Dos clásicos con fútbol tradicional

Era favorito el Madrid y jugó mejor durante el primer tiempo. Se igualó más en el segundo y aplazaron la eliminatoria los dos guardametas. El equipo madrileño salió a la carga y en cinco minutos hizo méritos para marcar. El fútbol suele crear contrasentidos y uno de ellos fue que el equipo apabullado, arrollado y aculado en su área, el Manchester United, marcó el primer gol. Fueron dos clásicos interpretando fútbol tradicional.

El juego de ambos equipos, a cara de perro, sin concesiones, sin relajación alguna, creó emociones suficientes para dejar sentado que se estaba viendo el mejor encuentro de la temporada. Era muy al estilo británico. Por ello llegó el gol de Welbeck. Fue en un córner como en los viejos tiempos. El empate tuvo parecida creación. Centró Di María y Cristiano, al modo que los espectadores gozaban los remates de cabeza de Santillana, se suspendió del cielo y, de cabeza, logró la igualada.

Pareció que el Madrid acabaría decantando la eliminatoria hacia su lado y no lo pudo hacer a pesar de las muchas carencias defensivas del equipo inglés. Rafael fue coladero permanente y De Gea, que fue de menos a más, pudo seguir con un solo gol en contra porque la zaga se multiplicó por el centro. Los mayores peligros madridistas llegaron por las bandas y, excepcionalmente, por la de Coentrao que hizo el mejor partido desde que está en el Madrid.

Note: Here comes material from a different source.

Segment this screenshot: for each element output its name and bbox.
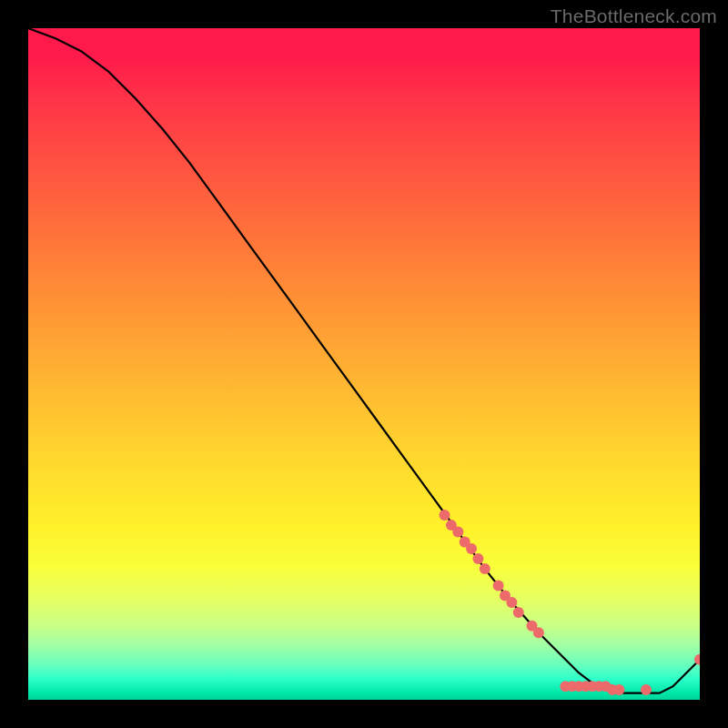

El Manchester se replegó con orden y aunque pudo padecer algún tanto más en contra, en realidad fue el conjunto que creó las mejoras ocasiones para marcar. Diego López hasta en el último instante evitó la derrota de los suyos. Estuvo magnífico durante todo el juego. En las dos ocasiones en que se enfrentó al Manchester, cuando jugaba en el Villarreal, dejó su puerta a cero. En el Bernabéu no ha tenido tanta fortuna como en El Madrigal.

La eliminatoria no está decidida. En Manchester, el Madrid tal vez encuentre espacios para marcar. Es previsible que no acabe con el cero en su casillero.